Algen-Aquakulturanlagen sind in Chile ein etablierter Wirtschaftszweig. Im Verlauf des letzten
Jahrzehntes stieg der Anteil geschlossener Systeme stark an, bedingt durch die Einführung
gebietsfremder Arten und Erschöpfung natürlicher Bestände. Dadurch stellt sich zwangsläufig die Frage nach den Optimalbedingungen für das Wachstum bzw. den jeweiligen Wirkstoffertrag. Für die
Kultivierung von Algen ist dabei die Charakterisierung des Lichtakklimationsstatus für eine Optimierung von besonderer Bedeutung der indoor Kultivierung..

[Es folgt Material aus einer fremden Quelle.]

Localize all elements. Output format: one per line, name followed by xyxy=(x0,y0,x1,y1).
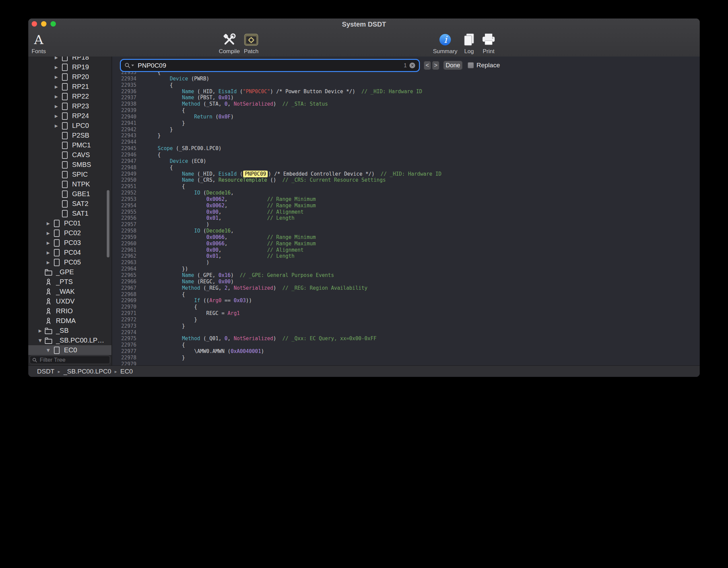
doc-icon xyxy=(61,122,69,130)
chevron-right-icon[interactable]: ▶ xyxy=(52,75,61,79)
chevron-right-icon[interactable]: ▶ xyxy=(52,65,61,70)
patch-button[interactable]: Patch xyxy=(229,32,273,55)
code-line: 22944 xyxy=(112,139,700,145)
sidebar-item-cavs[interactable]: CAVS xyxy=(28,150,111,160)
sidebar-item-label: _SB.PC00.LP… xyxy=(56,336,104,344)
sidebar-item-ntpk[interactable]: NTPK xyxy=(28,179,111,189)
chevron-right-icon[interactable]: ▶ xyxy=(44,250,53,255)
sidebar-item-ec0[interactable]: ▼EC0 xyxy=(28,345,111,355)
sidebar-item-label: PC05 xyxy=(64,258,81,266)
previous-match-button[interactable]: < xyxy=(424,61,431,70)
sidebar-item-spic[interactable]: SPIC xyxy=(28,170,111,179)
sidebar-item--gpe[interactable]: _GPE xyxy=(28,267,111,277)
sidebar-item--pts[interactable]: _PTS xyxy=(28,277,111,287)
search-field[interactable]: 1 xyxy=(121,60,419,71)
sidebar-item-rp21[interactable]: ▶RP21 xyxy=(28,82,111,92)
chevron-down-icon[interactable]: ▼ xyxy=(44,348,53,353)
breadcrumb-item[interactable]: DSDT xyxy=(37,368,55,375)
code-line: 22938 Method (_STA, 0, NotSerialized) //… xyxy=(112,101,700,107)
breadcrumb-item[interactable]: _SB.PC00.LPC0 xyxy=(64,368,111,375)
print-button[interactable]: Print xyxy=(467,32,510,55)
sidebar-item-sat2[interactable]: SAT2 xyxy=(28,199,111,209)
line-content: Return (0x0F) xyxy=(140,114,234,120)
sidebar-item-rp19[interactable]: ▶RP19 xyxy=(28,62,111,72)
line-number: 22962 xyxy=(112,253,140,259)
chevron-right-icon[interactable]: ▶ xyxy=(52,114,61,118)
line-content: } xyxy=(140,355,185,361)
line-content: Name (_HID, EisaId ("PNP0C0C") /* Power … xyxy=(140,88,422,95)
chevron-right-icon[interactable]: ▶ xyxy=(52,94,61,99)
code-editor[interactable]: 22933 {22934 Device (PWRB)22935 {22936 N… xyxy=(112,72,700,365)
method-icon xyxy=(44,297,53,306)
search-menu-caret-icon[interactable] xyxy=(131,65,134,66)
sidebar-item-uxdv[interactable]: UXDV xyxy=(28,296,111,306)
search-match-highlight: PNP0C09 xyxy=(243,171,268,177)
chevron-down-icon[interactable]: ▼ xyxy=(36,338,44,343)
replace-checkbox[interactable] xyxy=(468,62,474,68)
sidebar-item-rp18[interactable]: ▶RP18 xyxy=(28,57,111,62)
next-match-button[interactable]: > xyxy=(432,61,439,70)
chevron-right-icon[interactable]: ▶ xyxy=(52,104,61,109)
doc-icon xyxy=(61,210,69,217)
sidebar-item-rp22[interactable]: ▶RP22 xyxy=(28,92,111,101)
sidebar-item-rdma[interactable]: RDMA xyxy=(28,316,111,326)
find-bar: 1 < > Done Replace xyxy=(112,57,700,72)
sidebar-item-label: RP22 xyxy=(72,93,89,100)
line-content: Method (_STA, 0, NotSerialized) // _STA:… xyxy=(140,101,328,107)
sidebar-item-label: RP24 xyxy=(72,112,89,120)
line-number: 22941 xyxy=(112,120,140,127)
clear-search-icon[interactable] xyxy=(409,63,415,68)
chevron-right-icon[interactable]: ▶ xyxy=(44,231,53,236)
sidebar-item-pc02[interactable]: ▶PC02 xyxy=(28,228,111,238)
chevron-right-icon[interactable]: ▶ xyxy=(36,328,44,333)
sidebar-item-pc05[interactable]: ▶PC05 xyxy=(28,257,111,267)
chevron-right-icon[interactable]: ▶ xyxy=(52,123,61,128)
done-button[interactable]: Done xyxy=(443,61,463,70)
chevron-right-icon[interactable]: ▶ xyxy=(44,221,53,226)
sidebar-item--wak[interactable]: _WAK xyxy=(28,287,111,296)
filter-input[interactable] xyxy=(39,356,107,364)
fonts-label: Fonts xyxy=(32,48,46,55)
line-number: 22959 xyxy=(112,234,140,241)
line-number: 22951 xyxy=(112,183,140,190)
sidebar-item-sat1[interactable]: SAT1 xyxy=(28,209,111,218)
filter-field[interactable] xyxy=(30,356,110,364)
sidebar-item-pc01[interactable]: ▶PC01 xyxy=(28,218,111,228)
line-content xyxy=(140,361,145,365)
chevron-right-icon[interactable]: ▶ xyxy=(52,57,61,60)
sidebar-item-rp23[interactable]: ▶RP23 xyxy=(28,101,111,111)
sidebar-item-smbs[interactable]: SMBS xyxy=(28,160,111,170)
line-number: 22943 xyxy=(112,133,140,139)
sidebar-item--sb-pc00-lp-[interactable]: ▼_SB.PC00.LP… xyxy=(28,335,111,345)
chevron-right-icon[interactable]: ▶ xyxy=(44,260,53,265)
code-line: 22958 IO (Decode16, xyxy=(112,228,700,234)
sidebar-item-rp20[interactable]: ▶RP20 xyxy=(28,72,111,82)
breadcrumb-item[interactable]: EC0 xyxy=(120,368,133,375)
line-number: 22971 xyxy=(112,310,140,317)
sidebar-item-p2sb[interactable]: P2SB xyxy=(28,131,111,140)
code-line: 22955 0x00, // Alignment xyxy=(112,209,700,215)
line-content: } xyxy=(140,133,161,139)
sidebar-item-label: UXDV xyxy=(56,297,75,305)
line-number: 22936 xyxy=(112,88,140,95)
sidebar-item-rp24[interactable]: ▶RP24 xyxy=(28,111,111,121)
sidebar-item-pmc1[interactable]: PMC1 xyxy=(28,140,111,150)
titlebar-toolbar[interactable]: System DSDT A Fonts Compile xyxy=(28,19,700,57)
sidebar-item-label: SMBS xyxy=(72,161,91,169)
sidebar-scrollbar[interactable] xyxy=(107,190,109,257)
chevron-right-icon[interactable]: ▶ xyxy=(52,84,61,89)
sidebar-item-gbe1[interactable]: GBE1 xyxy=(28,189,111,199)
line-number: 22965 xyxy=(112,272,140,279)
sidebar-item--sb[interactable]: ▶_SB xyxy=(28,326,111,335)
line-content: 0x0062, // Range Minimum xyxy=(140,196,316,203)
search-input[interactable] xyxy=(137,62,404,70)
sidebar-item-rrio[interactable]: RRIO xyxy=(28,306,111,316)
code-line: 22963 ) xyxy=(112,259,700,266)
chevron-right-icon[interactable]: ▶ xyxy=(44,241,53,245)
sidebar-item-pc04[interactable]: ▶PC04 xyxy=(28,248,111,257)
sidebar-item-lpc0[interactable]: ▶LPC0 xyxy=(28,121,111,131)
search-icon[interactable] xyxy=(125,63,130,68)
sidebar-item-pc03[interactable]: ▶PC03 xyxy=(28,238,111,248)
code-line: 22952 IO (Decode16, xyxy=(112,190,700,196)
fonts-button[interactable]: A Fonts xyxy=(28,32,61,55)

In Deutschland ist die Installation von Makroalgen-Aquakulturanlagen noch nicht weit fortgeschritten.
Pilotprojekte zeigen aber, dass hier ein durchaus nennenswertes Potential besteht. An der Universität
Rostock soll die Aquakulturforschung etabliert werden. Ein Untersuchungsobjekt ist die Rotalge
Delesseria sanguinea, welche extrem starklichtempfindlich ist. Deshalb ist ohne genaue Kenntnis ihrer
Akklimationsbandbreite eine erfolgreiche Kultivierung nicht möglich.
Für die deutsche Seite ist vor allem die Erlernung der Aquakulturtechnik in geschlossenen Systemen
interessant, für die chilenische Seite die Technik der in-situ Charakterisierung des Lichtakklimationszustandes von Makroalgen.